DGP Rupin Sharma Stresses Better Investigations To Uphold Law In Nagaland - Eastern Mirror
Tuesday, May 21, 2024

DGP Rupin Sharma stresses better investigations to uphold law in Nagaland

By Purnungba Longkumer Updated: Apr 28, 2024 12:11 am
Rupin Sharma
Rupin Sharma speaking at the state-level workshop on POCSO Act and NDPS Act at Rhododendron Hall, Police Complex, Chümoukedima, on Saturday.

DIMAPUR — The Director General of Police (DGP) of Nagaland, Rupin Sharma, stated that the only means by which the Nagaland Police can establish the supremacy of law in the state and enhance their image and trust in the public’s minds is through improved investigation.

He said this while speaking at the state-level workshop on the Protection of Children from Sexual Offences Act (POCSO) and Narcotic Drugs and Psychotropic Substances (NDPS) Act on Saturday at Rhododendron Hall, Police Complex, Chümoukedima.

Describing Nagaland as an armed police-centric state, he said that there are 15 battalions with around 16,000 personnel in total and noted that 70% of the police are involved in law and order duties rather than investigation work.

According to him, there is a need to reinvent, where better professionalism and investigation will be integrated into the police and without such improvements, success cannot be achieved.

Stressing the need to bring the law and the legal justice system closer to the masses, he mentioned that in cases and crimes against women or children, there are Supreme Court guidelines to protect the identities of the victims. However, he noted, there is currently no systematic, institutionalised effort in place to protect the identities of these individuals.

He emphasised that victims should not be stigmatised, and the only way to change this is to shift the mindset of society. He suggested putting a system in place where people are encouraged to report crimes while maintaining a degree of secrecy, not only for the victim but also for their family and other witnesses.

He added that there also needs to be a system for protecting the identities of informants and witnesses, not just within the police force but also in their interactions with the judicial system.

Mentioning that the government of India has adopted three new criminal laws, he opined that adopting these new laws is crucial.

With regard to the issue of drugs, he said that they need to be addressed, at times, in a very pragmatic and practical manner, especially concerning individuals who pose a menace to society.

Sharma shared that so far they have been able to narrow down to about 10 suspected individuals on the Myanmar side who would probably be the suppliers of drugs to Manipur and Nagaland. Additionally, there are around a hundred individuals procuring the drugs on the Indian side as the first point of contact.

While numerous combinations make tracing difficult, it doesn’t mean the link to the original suppliers or bulk distributors in Myanmar can’t be established, he said, adding however that not every link will always possess drugs, which complicates the process.

Regarding bail petitions of the accused, he noted that there is often insufficient time for the police or prosecution to respond to bail petitions. He said that, if given the opportunity, they would probably try to convince the court not to release the accused.

He stated that even if release is deemed necessary, it must be ensured that they comply with the law and don’t tamper with evidence, witnesses, or engage in further crime. He also revealed that in most cases, the accused persons, after being granted bail, leave the jurisdiction of the court.
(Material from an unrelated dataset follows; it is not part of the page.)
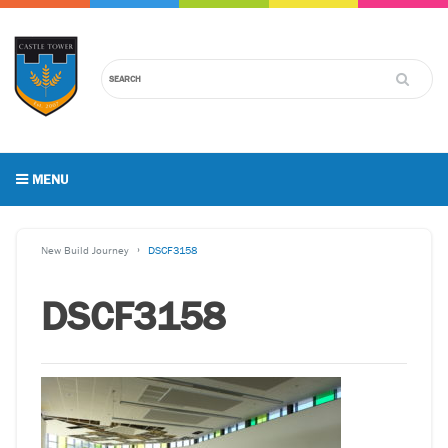
MENU
New Build Journey
DSCF3158
DSCF3158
During the event, Sharma also released two books titled “Law in Motion: Cyber Crimes” and “Law in Motion.” He shared that these books were published so that the public could understand the roles and duties of the police, explained in layman’s terms.

Rupin Sharma
La. Ganesan speaking at the state-level workshop on POCSO Act and NDPS Act at Rhododendron Hall, Police Complex, Chümoukedima, on Saturday.

Governor highlights challenges

Addressing the gathering during the workshop, Governor of Nagaland, La. Ganesan, said that Nagaland is not immune to the complexities and intricacies of the criminal justice landscape.

While POCSO is a ray of hope, he claimed that a number of obstacles prevent the law’s effective implementation and enforcement.

Ganesan stated that the NDPS Act, 1985, aims to fight drug abuse and trafficking. However, it is imperative that they confront the local obstacles that impede its efficacy.

Among the challenges facing the criminal justice system, he said, are the geographical constraints that hinder access to remote areas, the scarcity of resources and infrastructure, and the cultural nuances that influence perceptions of crime and justice.

He added that training and capacity-building of law enforcement personnel, judiciary, and medical professionals should be prioritised to ensure a more effective response to cases. Furthermore, he emphasised leveraging technology and innovation to overcome geographical barriers and streamline processes for accessing justice.